Persistent agents also create a moving target for maintenance: every OS update, driver change, or security patch is a potential compatibility event that may require agent remediation. The proxy has no per-endpoint dependency and requires no coordination with endpoint management cycles.  

Browser Plugins 

Browser Plugins provide a means to gain visibility and enforcement for AI actions performed via a user’s web browser.  Users interact with AI services through web browsers, browser extensions, web applications, and API calls that are invisible to conventional endpoint inventory tools.
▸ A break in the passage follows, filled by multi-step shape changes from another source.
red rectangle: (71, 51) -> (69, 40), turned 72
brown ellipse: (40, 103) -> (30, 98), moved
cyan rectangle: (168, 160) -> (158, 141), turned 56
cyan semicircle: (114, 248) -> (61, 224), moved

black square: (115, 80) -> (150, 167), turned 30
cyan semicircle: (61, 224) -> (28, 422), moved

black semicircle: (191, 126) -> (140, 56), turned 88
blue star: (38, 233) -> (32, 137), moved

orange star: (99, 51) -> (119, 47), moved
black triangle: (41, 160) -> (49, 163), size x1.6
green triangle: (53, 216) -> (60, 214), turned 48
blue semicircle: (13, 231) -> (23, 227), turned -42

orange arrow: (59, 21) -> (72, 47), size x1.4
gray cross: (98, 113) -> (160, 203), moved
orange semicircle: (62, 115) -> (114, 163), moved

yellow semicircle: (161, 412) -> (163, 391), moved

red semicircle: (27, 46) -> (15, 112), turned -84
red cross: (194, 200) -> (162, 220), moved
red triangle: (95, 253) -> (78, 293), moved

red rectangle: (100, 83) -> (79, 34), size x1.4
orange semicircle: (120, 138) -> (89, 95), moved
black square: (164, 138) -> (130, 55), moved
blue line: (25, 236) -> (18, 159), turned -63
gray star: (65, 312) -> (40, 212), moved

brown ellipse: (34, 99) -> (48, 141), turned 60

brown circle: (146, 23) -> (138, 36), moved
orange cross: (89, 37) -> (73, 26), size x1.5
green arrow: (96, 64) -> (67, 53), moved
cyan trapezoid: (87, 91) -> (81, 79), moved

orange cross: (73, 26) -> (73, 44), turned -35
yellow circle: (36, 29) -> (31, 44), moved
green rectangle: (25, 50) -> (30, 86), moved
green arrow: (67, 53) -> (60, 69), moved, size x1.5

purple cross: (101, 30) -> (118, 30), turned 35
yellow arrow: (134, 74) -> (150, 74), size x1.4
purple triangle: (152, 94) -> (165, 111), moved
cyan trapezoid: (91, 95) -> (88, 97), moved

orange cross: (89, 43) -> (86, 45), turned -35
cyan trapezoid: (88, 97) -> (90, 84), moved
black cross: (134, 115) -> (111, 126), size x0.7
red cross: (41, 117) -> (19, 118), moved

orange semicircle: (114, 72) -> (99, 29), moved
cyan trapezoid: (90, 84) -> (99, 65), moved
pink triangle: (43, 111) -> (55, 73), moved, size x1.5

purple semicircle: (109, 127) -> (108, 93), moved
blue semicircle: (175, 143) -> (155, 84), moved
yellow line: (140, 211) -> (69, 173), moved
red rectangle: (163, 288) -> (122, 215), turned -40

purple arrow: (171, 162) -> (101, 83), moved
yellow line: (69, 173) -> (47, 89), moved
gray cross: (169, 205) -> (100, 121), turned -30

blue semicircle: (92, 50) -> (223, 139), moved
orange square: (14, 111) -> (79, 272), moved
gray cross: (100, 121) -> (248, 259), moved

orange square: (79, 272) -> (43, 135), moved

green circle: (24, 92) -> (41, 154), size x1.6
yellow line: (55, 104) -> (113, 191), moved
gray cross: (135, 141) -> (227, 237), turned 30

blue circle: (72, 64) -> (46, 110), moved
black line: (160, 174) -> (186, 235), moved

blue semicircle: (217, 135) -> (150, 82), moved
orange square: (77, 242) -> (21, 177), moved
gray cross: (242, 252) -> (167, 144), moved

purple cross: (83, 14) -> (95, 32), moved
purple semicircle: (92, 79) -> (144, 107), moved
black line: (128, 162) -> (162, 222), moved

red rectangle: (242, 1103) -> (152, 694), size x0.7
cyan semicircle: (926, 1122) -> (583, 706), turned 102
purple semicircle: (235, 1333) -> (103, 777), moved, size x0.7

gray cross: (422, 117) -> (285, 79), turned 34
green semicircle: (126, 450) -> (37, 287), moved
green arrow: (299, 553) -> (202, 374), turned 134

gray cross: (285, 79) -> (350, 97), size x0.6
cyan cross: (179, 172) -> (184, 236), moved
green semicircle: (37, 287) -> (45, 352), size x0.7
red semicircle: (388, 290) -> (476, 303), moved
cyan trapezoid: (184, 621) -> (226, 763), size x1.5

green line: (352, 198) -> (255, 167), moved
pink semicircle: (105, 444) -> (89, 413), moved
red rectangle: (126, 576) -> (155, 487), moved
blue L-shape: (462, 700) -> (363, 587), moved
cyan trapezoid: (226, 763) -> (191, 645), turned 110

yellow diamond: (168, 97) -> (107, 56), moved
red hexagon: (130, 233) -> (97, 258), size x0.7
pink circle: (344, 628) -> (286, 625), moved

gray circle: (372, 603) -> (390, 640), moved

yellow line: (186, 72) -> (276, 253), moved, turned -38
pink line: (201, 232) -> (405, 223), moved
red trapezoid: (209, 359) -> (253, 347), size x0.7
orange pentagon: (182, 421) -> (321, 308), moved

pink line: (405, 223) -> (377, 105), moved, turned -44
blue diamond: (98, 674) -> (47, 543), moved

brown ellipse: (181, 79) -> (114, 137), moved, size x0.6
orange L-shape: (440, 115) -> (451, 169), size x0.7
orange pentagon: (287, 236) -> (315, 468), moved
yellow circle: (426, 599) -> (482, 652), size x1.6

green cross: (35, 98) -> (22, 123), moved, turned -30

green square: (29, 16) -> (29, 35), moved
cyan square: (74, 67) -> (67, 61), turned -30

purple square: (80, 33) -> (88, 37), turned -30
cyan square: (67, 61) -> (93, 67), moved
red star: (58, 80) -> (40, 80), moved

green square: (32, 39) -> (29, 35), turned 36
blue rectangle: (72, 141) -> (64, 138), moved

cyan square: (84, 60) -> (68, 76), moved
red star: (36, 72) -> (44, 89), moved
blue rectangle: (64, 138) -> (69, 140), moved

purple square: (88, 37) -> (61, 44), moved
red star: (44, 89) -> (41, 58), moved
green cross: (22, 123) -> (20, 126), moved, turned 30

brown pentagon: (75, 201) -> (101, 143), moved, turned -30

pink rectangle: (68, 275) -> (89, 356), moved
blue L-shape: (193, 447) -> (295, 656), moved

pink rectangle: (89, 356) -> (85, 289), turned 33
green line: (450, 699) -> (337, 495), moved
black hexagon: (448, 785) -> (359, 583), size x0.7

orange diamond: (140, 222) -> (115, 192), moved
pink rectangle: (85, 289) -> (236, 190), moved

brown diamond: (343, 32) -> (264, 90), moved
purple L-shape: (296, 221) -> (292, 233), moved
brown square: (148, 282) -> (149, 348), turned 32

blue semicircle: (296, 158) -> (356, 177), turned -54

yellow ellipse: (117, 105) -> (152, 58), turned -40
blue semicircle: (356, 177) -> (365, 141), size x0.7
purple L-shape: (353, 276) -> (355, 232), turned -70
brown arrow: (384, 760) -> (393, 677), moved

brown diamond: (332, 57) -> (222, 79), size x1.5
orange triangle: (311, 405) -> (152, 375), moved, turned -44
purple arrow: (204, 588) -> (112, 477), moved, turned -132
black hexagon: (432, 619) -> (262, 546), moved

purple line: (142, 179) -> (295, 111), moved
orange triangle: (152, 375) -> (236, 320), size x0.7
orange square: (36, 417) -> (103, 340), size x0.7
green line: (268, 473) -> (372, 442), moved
The result is a significant governance blind spot: organizations cannot enforce policy over AI components they cannot see.  By using a Browser Plugin, visibility and enforcement can be instrumented.  This includes redacting sensitive information from end user prompts to chatbots, monitoring and alerting violations, etc.   

Comparative Summary 

The following table summarizes the key differences across the dimensions examined in this paper. 

Dimension Standalone Persistent Agent Ephemeral Discovery & AI Hub 
Installation Installed once; survives reboots Installed per-task; removed on completion 
OS Integration Tight — kernel, services, registry Minimal — user space or sandboxed 
Performance Impact Always-on resource drain; no idle state Zero residual footprint; resources freed immediately 
Exclusions Required Often required (AV, EDR, DLP) Rarely required 
Attack Surface Permanent target; unlimited adversary dwell time Ephemeral by design; reduced attack surface 
Privilege Level Elevated and permanent; open-ended risk exposure Least-privilege by design 
Update Complexity Coordinated patch cycles; ongoing maintenance burden Always current; updated automatically at every deployment 
Auditability Noisy, voluminous log stream; high signal-to-noise burden Clean, purposeful audit records; governance-ready by design 
Recovery Uninstall/rollback; risk of residual state Inherently self-healing; re-deploy from clean image instantly 
Best For Narrow infrastructure monitoring use cases only Preferred default for all AI-driven enterprise task execution 
AI You Can Trust (and actually deploy)  

AI governance does not require a persistent agent on every endpoint. By combining ephemeral discovery with a proxy control plane and browser-based enforcement, organizations can achieve comprehensive visibility, policy enforcement, and financial control across their AI landscape.  This approach does not introduce an expanded attack surface, and maintenance burden. 

JetStream is using this approach: a control plane for AI that delivers real-time governance.  The result is AI you can trust and deploy as a true competitive advantage.